# Digital Silence in the Age of Generative AI: How Algorithmic Hegemony Obscures Non-Western Cultural Heritage

> This article explores how generative AI and search algorithms inadvertently marginalize non-Western cultural heritage through language bias, Western-centric data prioritization, and the shift from traditional knowledge preservation to algorithmic optimization, creating a crisis of cultural visibility in the digital age.

- 板块: [Openclaw Geo](https://www.zingnex.cn/en/forum/board/openclaw-geo)
- 发布时间: 2026-03-31T00:00:00.000Z
- 最近活动: 2026-03-31T08:48:01.572Z
- 热度: 155.2
- 关键词: 生成式AI, 算法偏见, 文化遗产, 数字殖民主义, 语言多样性, 非西方文化, 大型语言模型, 搜索引擎, 文化可见性, 技术伦理
- 页面链接: https://www.zingnex.cn/en/forum/thread/ai-c1855309
- Canonical: https://www.zingnex.cn/forum/thread/ai-c1855309
- Markdown 来源: floors_fallback

---

## Introduction: The Crisis of Digital Silence for Non-Western Cultural Heritage in the Age of Generative AI

This article focuses on how generative AI and search algorithms marginalize non-Western cultural heritage through language bias, Western-centric data prioritization, and shifts in knowledge paradigms, triggering a crisis of cultural visibility in the digital age. Technology is not neutral; it carries interwoven data, history, and power. We must confront algorithmic hegemony and promote decolonial technological practices.

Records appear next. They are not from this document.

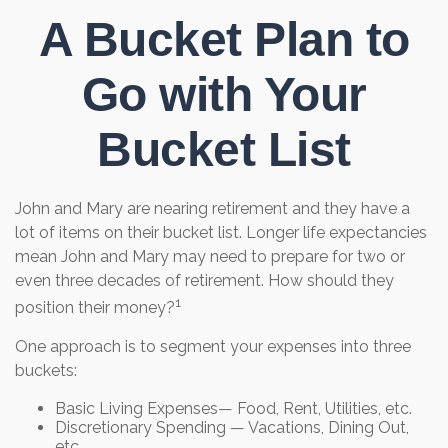
A Bucket Plan to
Go with Your
Bucket List
John and Mary are nearing retirement and they have a
lot of items on their bucket list. Longer life expectancies
mean John and Mary may need to prepare for two or
even three decades of retirement. How should they
1
position their money?
One approach is to segment your expenses into three
buckets:
Basic Living Expenses— Food, Rent, Utilities, etc.
Discretionary Spending — Vacations, Dining Out,
etc.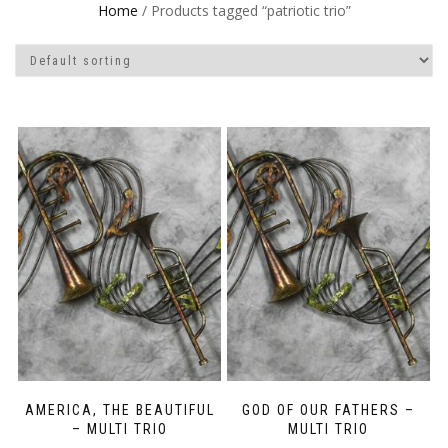
Home
/ Products tagged “patriotic trio”
AMERICA, THE BEAUTIFUL
GOD OF OUR FATHERS –
– MULTI TRIO
MULTI TRIO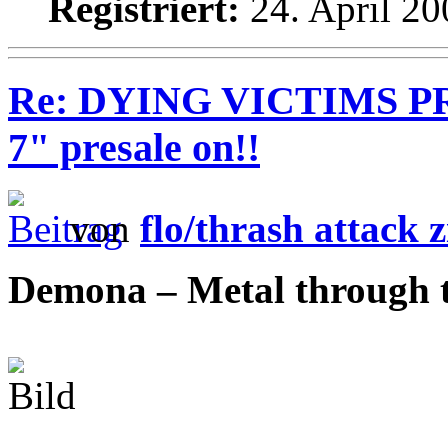
Registriert:
24. April 20
Re: DYING VICTIMS PRO
7" presale on!!
von
flo/thrash attack z
Demona – Metal through 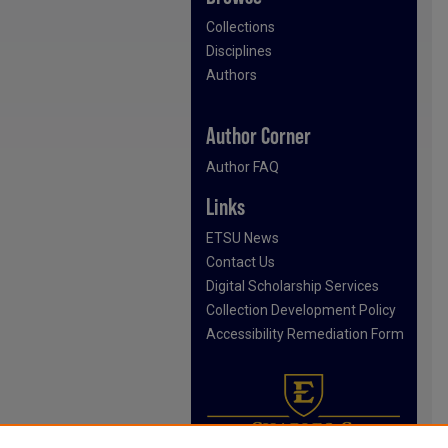
Collections
Disciplines
Authors
Author Corner
Author FAQ
Links
ETSU News
Contact Us
Digital Scholarship Services
Collection Development Policy
Accessibility Remediation Form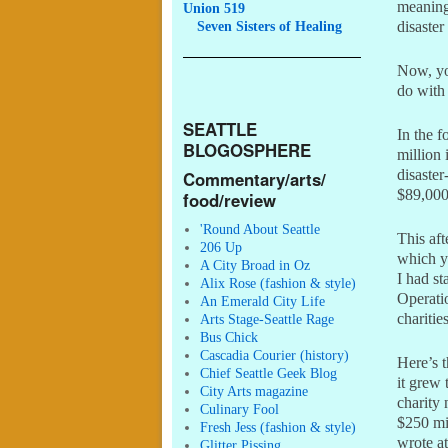
meaning
Union 519
Seven
Sisters of Healing
disaster
Now, yo
do wit
SEATTLE
In the 
BLOGOSPHERE
million
disaster
Commentary/arts/
$89,000
food/review
'Round About Seattle
This af
206 Up
which 
A City Broad in Oz
I had s
Alix Rose (fashion & style)
Operatio
An Emerald City Life
chariti
Arts Stage-Seattle Rage
Bus Chick
Cascadia Courier (history)
Here’s 
Chief Seattle Geek Blog
it grew 
City Arts magazine
charity 
Culinary Fool
$250 mil
Fresh Jess (fashion & style)
wrote a
Glitter Pissing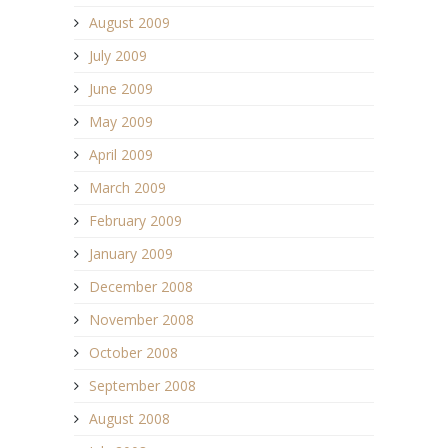
August 2009
July 2009
June 2009
May 2009
April 2009
March 2009
February 2009
January 2009
December 2008
November 2008
October 2008
September 2008
August 2008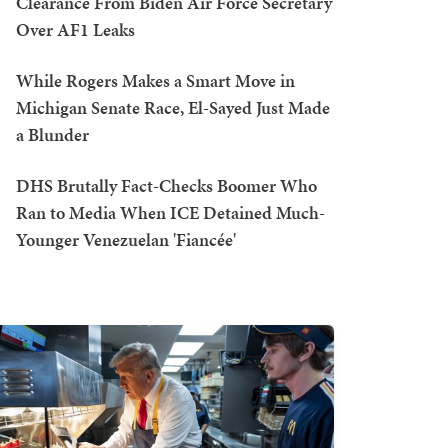
Clearance From Biden Air Force Secretary
Over AF1 Leaks
While Rogers Makes a Smart Move in
Michigan Senate Race, El-Sayed Just Made
a Blunder
DHS Brutally Fact-Checks Boomer Who
Ran to Media When ICE Detained Much-
Younger Venezuelan 'Fiancée'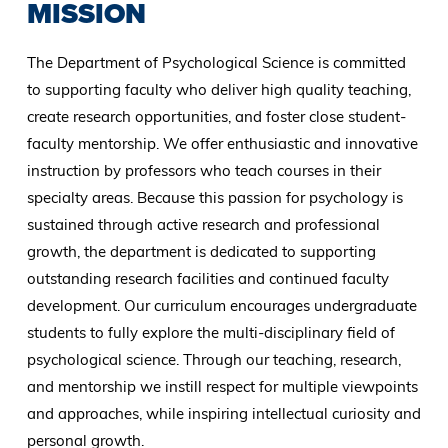
MISSION
The Department of Psychological Science is committed
to supporting faculty who deliver high quality teaching,
create research opportunities, and foster close student-
faculty mentorship. We offer enthusiastic and innovative
instruction by professors who teach courses in their
specialty areas. Because this passion for psychology is
sustained through active research and professional
growth, the department is dedicated to supporting
outstanding research facilities and continued faculty
development. Our curriculum encourages undergraduate
students to fully explore the multi-disciplinary field of
psychological science. Through our teaching, research,
and mentorship we instill respect for multiple viewpoints
and approaches, while inspiring intellectual curiosity and
personal growth.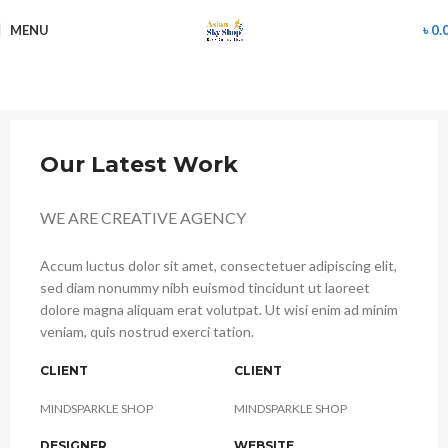
MENU
৳
0.
Our Latest Work
WE ARE CREATIVE AGENCY
Accum luctus dolor sit amet, consectetuer adipiscing elit,
sed diam nonummy nibh euismod tincidunt ut laoreet
dolore magna aliquam erat volutpat. Ut wisi enim ad minim
veniam, quis nostrud exerci tation.
CLIENT
CLIENT
MINDSPARKLE SHOP
MINDSPARKLE SHOP
DESIGNER
WEBSITE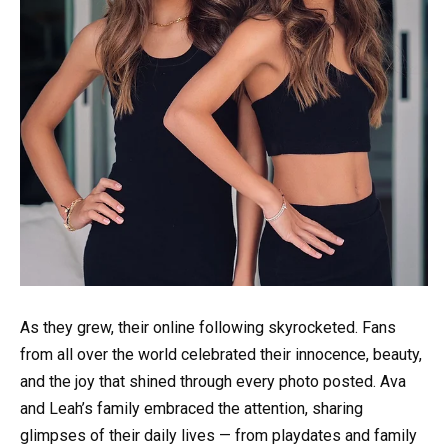
As they grew, their online following skyrocketed. Fans
from all over the world celebrated their innocence, beauty,
and the joy that shined through every photo posted. Ava
and Leah’s family embraced the attention, sharing
glimpses of their daily lives — from playdates and family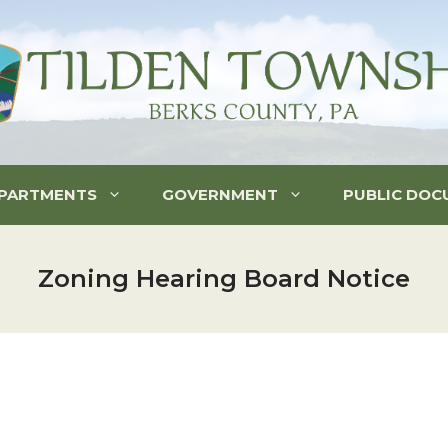
PARTMENTS
GOVERNMENT
PUBLIC DOC
Zoning Hearing Board Notice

## Background: The Continuation of Colonialism in the Digital Age

The suppression of non-Western knowledge systems by colonialism did not end with political decolonization; instead, it continues in digital form. The training data for current large language models (LLMs) and search engines is heavily biased toward Western languages and perspectives, and the "objective" results of data availability mask deep structural inequalities.

## Language Bias: The First Threshold of Silence for Non-Western Cultures

Mainstream AI systems have significantly insufficient ability to process non-Latin scripts and non-English content. Users often get poor results when querying non-Western cultural heritage. The logic of algorithmic optimization (pursuing click-through rates) leads to a vicious cycle of low exposure → low citations → low weight for non-Western content, further marginalizing it.

## Knowledge Paradigm Shift: The Dangerous Turn from Cultural Memory to Algorithmic Optimization

Traditional living cultural memories (oral history, rituals, handicrafts, and other non-textual, contextual knowledge) are systematically excluded from digital archives because they do not conform to the structured, standardized formats preferred by algorithms. This is epistemic violence that negates the intrinsic value of non-Western knowledge systems.

## Dual Dilemma of Generative AI: Amplifying Bias and Self-Reinforcing Cycles

Generative AI defaults to outputting Western cultural examples (such as Greek architecture, symphonies), reinforcing cultural hierarchy; its generated content is scraped to train the next generation of models, forming a self-reinforcing feedback loop that further dilutes non-Western cultural voices.

## Visibility Crisis: Multiple Consequences of the Absence of Non-Western Cultures

The digital absence of non-Western cultural heritage has multiple impacts: knowledge homogenization in education; difficulty for non-Western creators to earn traffic revenue in the economic sphere; suppression of marginalized groups' narratives in the political sphere; and the public's understanding of human civilization being narrowed to a synonym for the West in the cognitive sphere.

## Way Forward: Paths to Decolonial Technological Practices

Solutions include: proactively including multilingual/cultural training data at the data level (in collaboration with community partners); introducing bias compensation mechanisms in algorithm design (such as weighting for low-resource languages); incorporating fairness indicators like cultural representation into evaluation standards; and empowering communities to build independent digital archives.

## Conclusion: Values and Responsibilities Behind Technological Choices

Technological development is not neutral; design decisions reflect cultural assumptions and power relations. Generative AI can be a cultural bridge or a tool of hierarchy—the key lies in confronting algorithmic hegemony. Reconstructing digital cultural justice requires joint efforts from technical experts, policymakers, cultural workers, and marginalized communities to appreciate the full spectrum of human civilization.